Hace mucho tiempo un grupo de jóvenes decidió compartir algo de la alegría de la Navidad. Se habían enterado de que esas fechas varios niños las pasarían en el hospital del pueblo debido a serios problemas de salud. De manera que uno de ellos se disfrazó de Papá Noel, luego compraron varios regalos, los envolvieron, y acompañados de varias guitarras y panderetas, aparecieron por sorpresa en el hospital en la Nochebuena.
Los niños festejaron alborozados la visita de Papá Noel; cuando el grupo de amigos terminó de distribuir los regalos y de cantar sus villancicos, todos los ojos estaban llenos de lágrimas de felicidad. Fue tanto el éxito y la emoción que los jóvenes decidieron que representarían el papel de Papá Noel cada año.

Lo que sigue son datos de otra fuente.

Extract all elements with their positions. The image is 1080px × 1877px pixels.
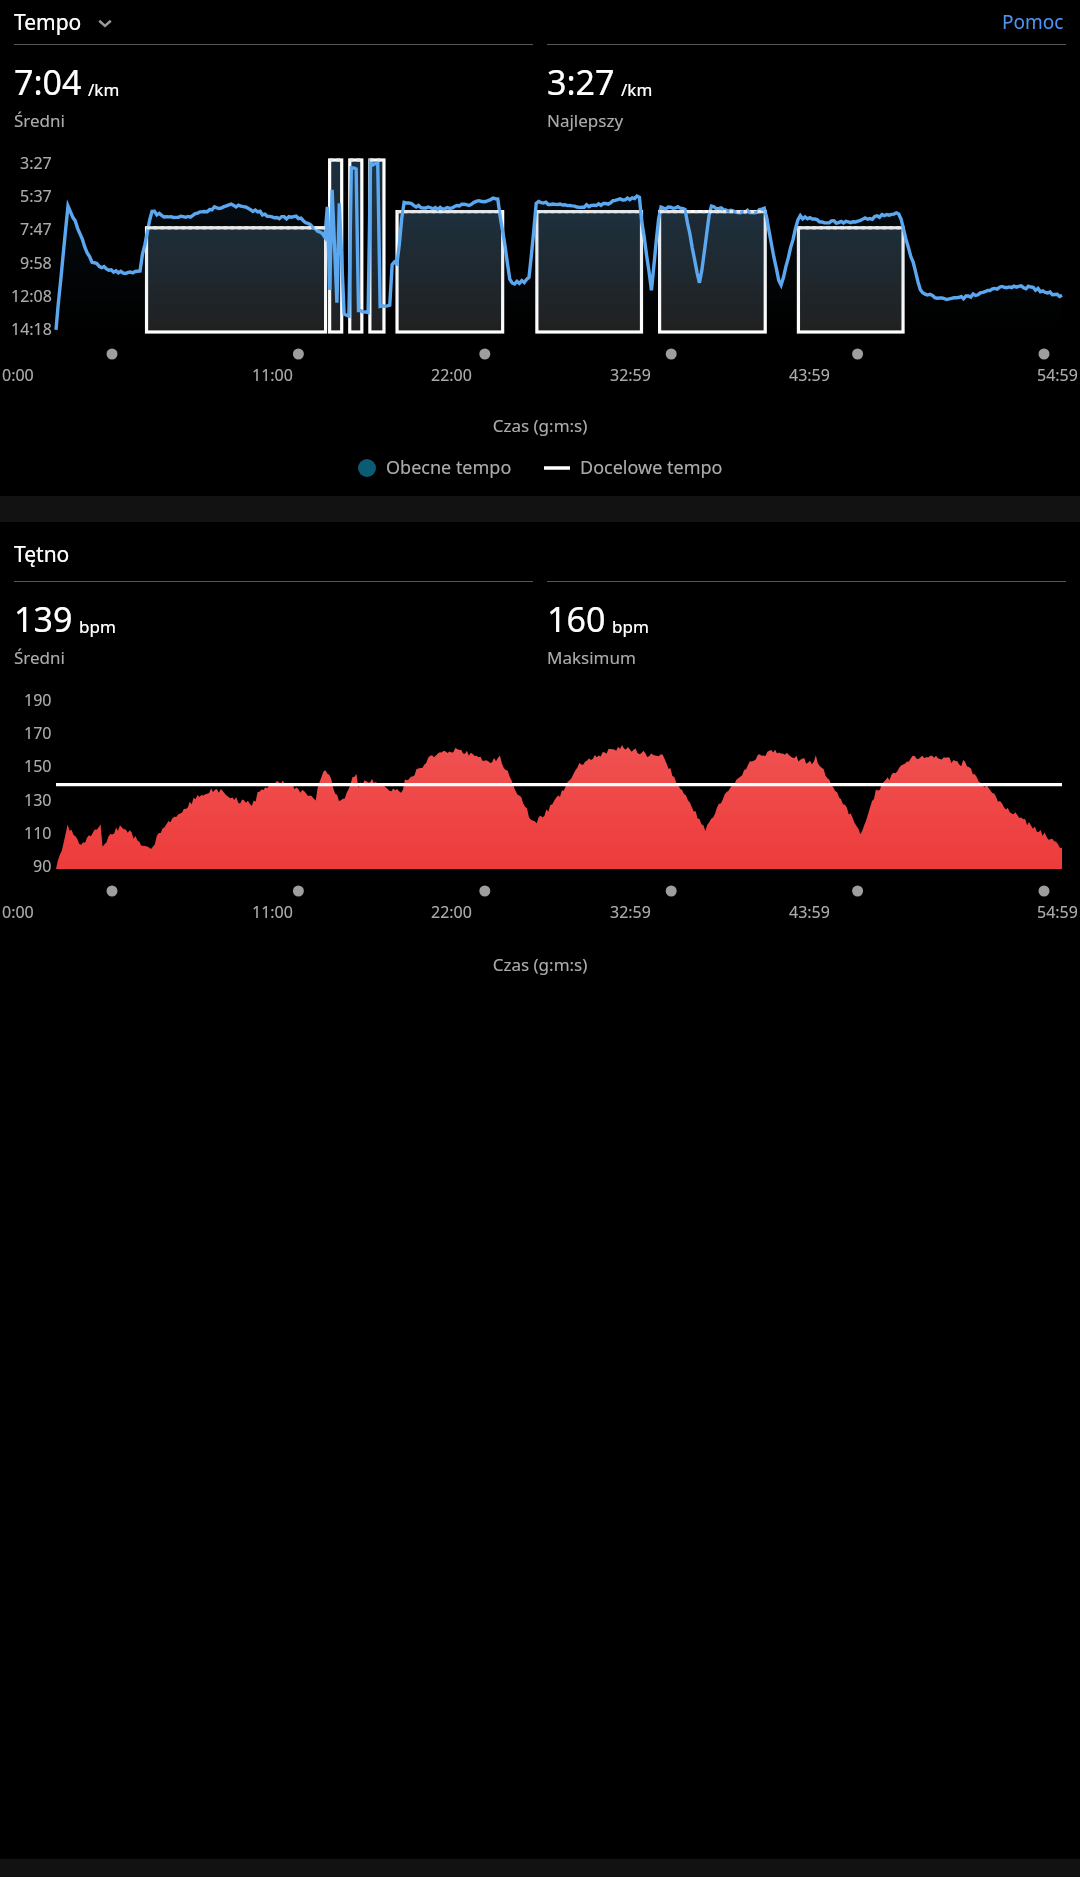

En la Nochebuena siguiente, no sólo acudieron de nuevo al hospital a visitar y regalar juguetes a los niños sino que también incluyeron en su visita a varias mujeres internadas en el hospital y que tenían ya muchos años de vida. Las ancianitas acabaron la noche contentísimas de ver que alguien se acordaba de ellas y que les había traído algunos regalos.
Al tercer año la visita y entrega de regalos se hizo no sólo a los niños y abuelitas del hospital sino también a algunos niños pobres del vencindario, cuyos papás habían fallecido.
Pero en la cuarta Nochebuena, sin embargo, después de realizar la ronda ya habitual, Papá Noel revisó su saco y descubrió que le habían sobrado algunos juguetes. De modo que los amigos se reunieron para deliberar y decidir qué harían con ellos. Alguien mencionó la existencia de un mísero caserío situado a las afueras de la ciudad, donde vivían algunas familias terríblemente pobres, venidas de países extranjeros.
El grupo decidió dirigirse allí, pensando que el número de familias llegaría a tres como máximo pero, cuando treparon la cuesta de la colina, y se encontraron en medio de la desolada extensión —ya era cerca de la medianoche— el consternado grupo pudo ver a una gran cantidad de personas alineadas a ambos lados de la calle.
Se trataba de niños. Más de treinta niños expectantes. Detrás de ellos no se veían chozas, sino filas y filas de destartalados carromatos. Cuando detuvieron el coche en el que iban, los niños se acercaron corriendo, chillando de júbilo.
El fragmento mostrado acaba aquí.